This bug was accidentally moved from POST to MODIFIED via an error in automation, please see mmccune with any questions
Change still does not exist under the last build so move it to MODIFIED
Moving back to assigned based on comment #7
Artyom, are you sure? all referenced patches are included in ovirt-hosted-engine-ha-1.3.5.3.

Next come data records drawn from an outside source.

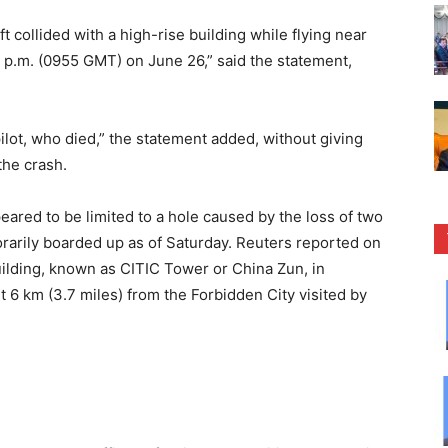
ft collided with a high-rise building while flying near
5 p.m. (0955 GMT) on June 26,” said the statement,
lot, who died,” the statement added, without giving
the crash.
ared to be limited to a hole caused by the loss of two
rarily boarded up as of Saturday. Reuters reported on
uilding, known as CITIC Tower or China Zun, in
out 6 km (3.7 miles) from the Forbidden City visited by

Verified on ovirt-hosted-engine-ha-1.3.5.3-1.el7ev.noarch Steps: ===================== 1) Stop and mask ovirt-ha-agent 2) Update all packages 3) add two raise Exception to upgrade.py 1. self._activateFakeStorageDomain() raise Exception("MY Exception") self._spmStop() 2. raise Exception("MY Exception") self._reconstructMaster(master, dom_dict) self._connectStoragePool(master, dom_dict) 4) unmask and start ovirt-ha-agent 5) wait until log will have line with my Exception 6) Delete the first exception from code and restart ovirt-ha-agent 7) wait until log will have line with my Exception 8) Delete the second exception from code and restart ovirt-ha-agent 9) Check that upgrade succeed PASS
Simone, I cannot understand what upgrade we are talking about here. It does not sound like it is talking about engine-setup. IHAC where engine-setup was interrupted in an unrecoverable way, but I cannot how the logs in here related to my customer problem. Can you please elaborate?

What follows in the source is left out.